A security company has a form of Android malware was discovered in which an app is the phone number of the user steals from WhatsApp in order to subscribe to premium sms services. The malware is between 300,000 and 1.2 million downloads.
The malware was, according to Panda Security, hidden in apps in Google’s Play Store with more cupcakerecepten and calorie counters, diet tips, and seemed, therefore, specifically aimed at women. The apps gave a window with a big Accept button, then a window with unreadable terms and conditions. In which conditions was that the user agrees to a subscription to a premium sms service.
That premium sms service sent an sms text to confirm the subscription, but the app stopped that, took out the pin from the text message, confirming the subscription to the service site. All of that happened in the background, without the user could see anything.

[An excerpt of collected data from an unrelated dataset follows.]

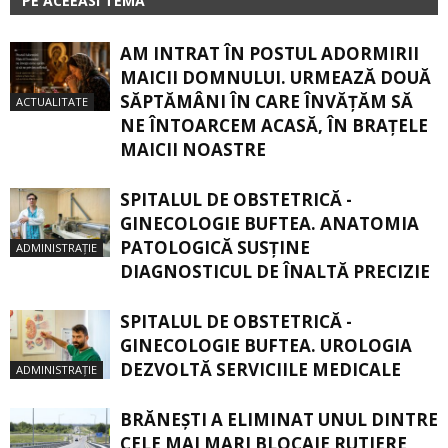
PE ACEEASI TEMA
AM INTRAT ÎN POSTUL ADORMIRII
MAICII DOMNULUI. URMEAZĂ DOUĂ
SĂPTĂMÂNI ÎN CARE ÎNVĂŢĂM SĂ
ACTUALITATE
NE ÎNTOARCEM ACASĂ, ÎN BRAŢELE
MAICII NOASTRE
SPITALUL DE OBSTETRICĂ -
GINECOLOGIE BUFTEA. ANATOMIA
PATOLOGICĂ SUSŢINE
ADMINISTRAȚIE
DIAGNOSTICUL DE ÎNALTĂ PRECIZIE
SPITALUL DE OBSTETRICĂ -
GINECOLOGIE BUFTEA. UROLOGIA
DEZVOLTĂ SERVICIILE MEDICALE
ADMINISTRAȚIE
BRĂNEȘTI A ELIMINAT UNUL DINTRE
CELE MAI MARI BLOCAJE RUTIERE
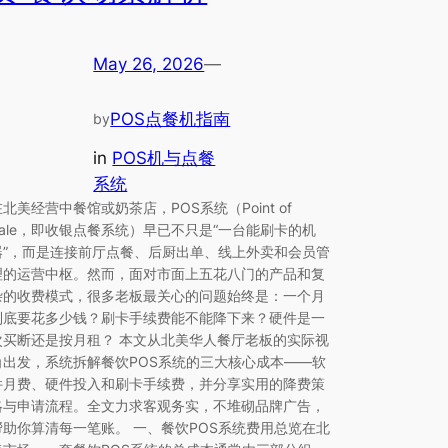
May 26, 2026
—
POS点餐机指南
by
in
POS机与点餐
系统
在北美经营中餐馆或奶茶店，POS系统（Point of
Sale，即收银点餐系统）早已不只是“一台能刷卡的机
器”，而是连接前厅点餐、后厨出单、线上外卖和会员管
理的运营中枢。然而，面对市面上五花八门的产品和复
杂的收费模式，很多老板最关心的问题始终是：一个月
到底要花多少钱？刷卡手续费能不能降下来？硬件是一
次买断还是按月租？ 本文从北美华人餐厅老板的实际视
角出发，系统拆解餐饮POS系统的三大核心成本——软
件月费、硬件投入和刷卡手续费，并分享实用的降费策
略与申请流程。全文力求客观务实，不堆砌品牌广告，
帮助你算清每一笔账。 一、餐饮POS系统费用总览在北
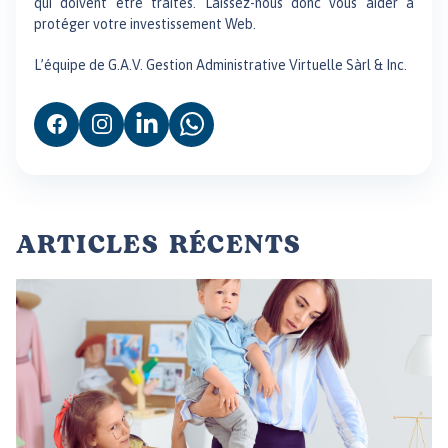
qui doivent être traités. Laissez-nous donc vous aider à
protéger votre investissement Web.
L’équipe de G.A.V. Gestion Administrative Virtuelle Sàrl & Inc.
ARTICLES RÉCENTS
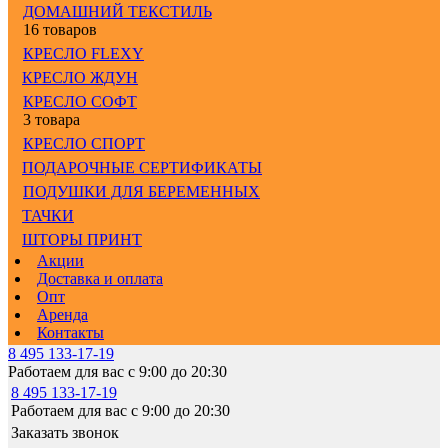
ДОМАШНИЙ ТЕКСТИЛЬ
16 товаров
КРЕСЛО FLEXY
КРЕСЛО ЖДУН
КРЕСЛО СОФТ
3 товара
КРЕСЛО СПОРТ
ПОДАРОЧНЫЕ СЕРТИФИКАТЫ
ПОДУШКИ ДЛЯ БЕРЕМЕННЫХ
ТАЧКИ
ШТОРЫ ПРИНТ
Акции
Доставка и оплата
Опт
Аренда
Контакты
8 495 133-17-19
Работаем для вас с 9:00 до 20:30
8 495 133-17-19
Работаем для вас с 9:00 до 20:30
Заказать звонок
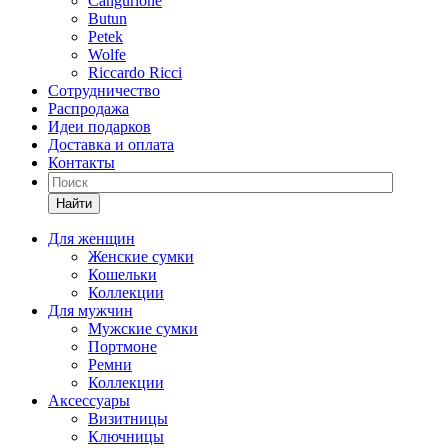
Cangurione
Butun
Petek
Wolfe
Riccardo Ricci
Сотрудничество
Распродажа
Идеи подарков
Доставка и оплата
Контакты
Найти
Для женщин
Женские сумки
Кошельки
Коллекции
Для мужчин
Мужские сумки
Портмоне
Ремни
Коллекции
Аксессуары
Визитницы
Ключницы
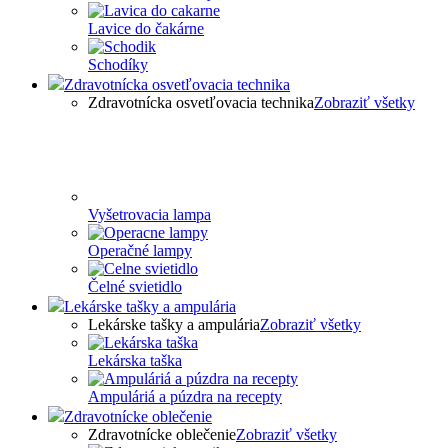
Lavice do čakárne
Schodíky
Zdravotnícka osvetľovacia technika
Zdravotnícka osvetľovacia technika
Zobraziť všetky
Vyšetrovacia lampa
Operačné lampy
Čelné svietidlo
Lekárske tašky a ampulária
Lekárske tašky a ampulária
Zobraziť všetky
Lekárska taška
Ampuláriá a púzdra na recepty
Zdravotnícke oblečenie
Zdravotnícke oblečenie
Zobraziť všetky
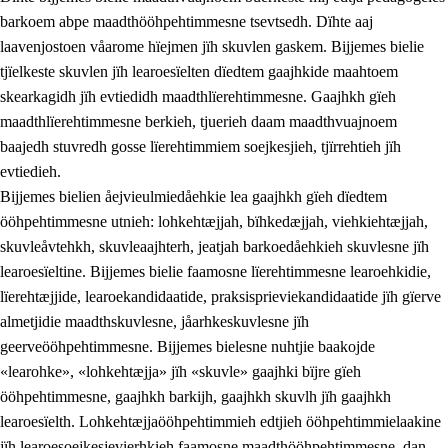
barkoem abpe maadthööhpehtimmesne tsevtsedh. Dïhte aaj
laavenjostoen våarome hïejmen jïh skuvlen gaskem. Bijjemes bielie
tjïelkeste skuvlen jïh learoesïelten dïedtem gaajhkide maahtoem
skearkagidh jïh evtiedidh maadthlïerehtimmesne. Gaajhkh gïeh
maadthlïerehtimmesne berkieh, tjuerieh daam maadthvuajnoem
baajedh stuvredh gosse lïerehtimmiem soejkesjieh, tjïrrehtieh jïh
evtiedieh.
Bijjemes bielien åejvieulmiedåehkie lea gaajhkh gïeh dïedtem
ööhpehtimmesne utnieh: lohkehtæjjah, bïhkedæjjah, viehkiehtæjjah,
skuvleåvtehkh, skuvleaajhterh, jeatjah barkoedåehkieh skuvlesne jïh
learoesïeltine. Bijjemes bielie faamosne lïerehtimmesne learoehkidie,
lïerehtæjjide, learoekandidaatide, praksisprieviekandidaatide jïh gïerve
almetjidie maadthskuvlesne, jåarhkeskuvlesne jïh
geerveööhpehtimmesne. Bijjemes bielesne nuhtjie baakojde
«learohke», «lohkehtæjja» jïh «skuvle» gaajhki bïjre gïeh
ööhpehtimmesne, gaajhkh barkijh, gaajhkh skuvlh jïh gaajhkh
learoesïelth. Lohkehtæjjaööhpehtimmieh edtjieh ööhpehtimmielaakine
jïh learoesoejkesjevierhkieh faamosne maadthööhpehtimmesne, dan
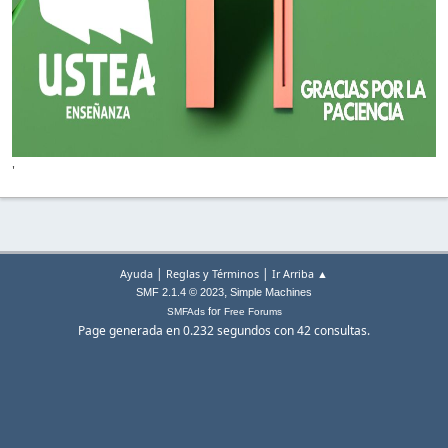
'
|
|
Ayuda
Reglas y Términos
Ir Arriba ▲
,
SMF 2.1.4 © 2023
Simple Machines
for
SMFAds
Free Forums
Page generada en 0.232 segundos con 42 consultas.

The apps got the phone number of the user from the sim card, but from the chat app WhatsApp. Thus did the app not have access to beldiensten. The malware is downloaded by between 300,000 and 1.2 million people, presumably mostly Spanish-speaking Android users. That the apps in Play Store appeared, presumably because they have little pull of until now-appeared malware. The apps are indeed demanding permission for the closure of the subscription to sms services. The apps aroused little suspicion because they are hundreds to thousands of reviews with an average of four stars. Google has the apps already removed.
Although a lot of malware is aimed at Android, the threats are often out of apps not in Google Play Store appear. Often is malware in apps, for example file-sharing sites which users think that it is a cracked version of a paid app. A lot of malware is in the apps for alternative downloadwinkels. Google checks apps with its Bouncer program on malware before they are in the Play Store. In addition, Google apps users sideload to install on malware check.